Il n'aura fallu attendre que quelques semaines après la sortie cinéma de Acide pour plonger à nouveau dans le genre du fantastique à la française. Une nouvelle tentative bucolique qui dépeint l'homme comme une victime : des intempéries, qui disloquent la cellule familiale dans le Nord de la France, hier. D'une étrange pandémie que l'on ne nommera jamais, qui éloigne avant de souder dans l'adversité dans le Sud-Ouest aujourd'hui.
Ce qui caractérise Le Règne Animal, c'est la richesse de sa forme, qui lui permet de longtemps entretenir l'incertitude quant au chemin que l'oeuvre fera emprunter au spectateur : conte fantastique, fable écolo, super hero movie naturaliste, histoire centrée sur la différence, drame social, coming of age story... Le Règne Animal essaie de transcender cette multiplicité en épousant la silhouette des mutants qu'il met en scène plein cadre pour émouvoir et fasciner dans un même mouvement, dans une appréhension de l'élément surnaturel qui n'est pas sans rappeler La Dernière Vie de Simon.

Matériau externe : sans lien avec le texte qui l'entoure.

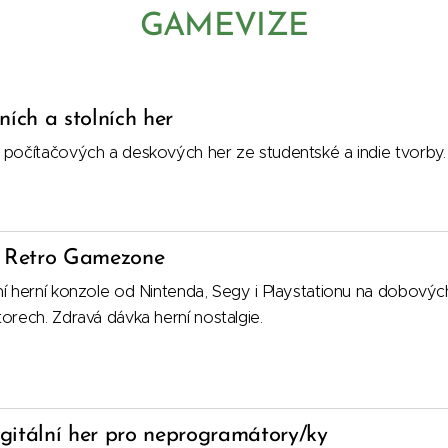
GAMEVIZE
ních a stolních her
 počítačových a deskových her ze studentské a indie tvorby.
 Retro Gamezone
ní herní konzole od Nintenda, Segy i Playstationu na dobovýc
torech. Zdravá dávka herní nostalgie.
gitální her pro neprogramátory/ky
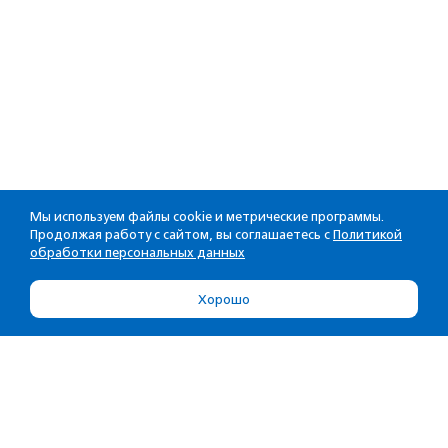
Мы используем файлы cookie и метрические программы.
Продолжая работу с сайтом, вы соглашаетесь с
Политикой
обработки персональных данных
Хорошо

Et le réalisateur, Thomas Cailley et sa scénariste, Pauline Munier, d'offrir nombre d'images puissantes et souveraines, de visages et de figures hybrides, via des maquillages spéciaux somptueux, traduisant un imaginaire foisonnant. Et si quelques influences comme Sweet Tooth se font sentir, l'oeuvre a le mérite d'oser, de proposer, de sortir des sentiers battus, parfois de manière folle ou un peu maladroite, mais jamais opportuniste ou hypocrite.
Et avec un brin de poésie et de magie venant déchirer le voile du quotidien. Et de frisson devant l'inconnu ou l'invisible.
Sauf que cette générosité tire parfois un peu contre l'oeuvre, dès lors qu'elle aurait pu élaguer une quinzaine de minutes de son montage en se passant, par exemple, d'un personnage comme celui d'Adèle Exarchopoulos, inscrit dans un étrange pas de deux qui ne mène finalement à pas grand chose avec Romain Duris.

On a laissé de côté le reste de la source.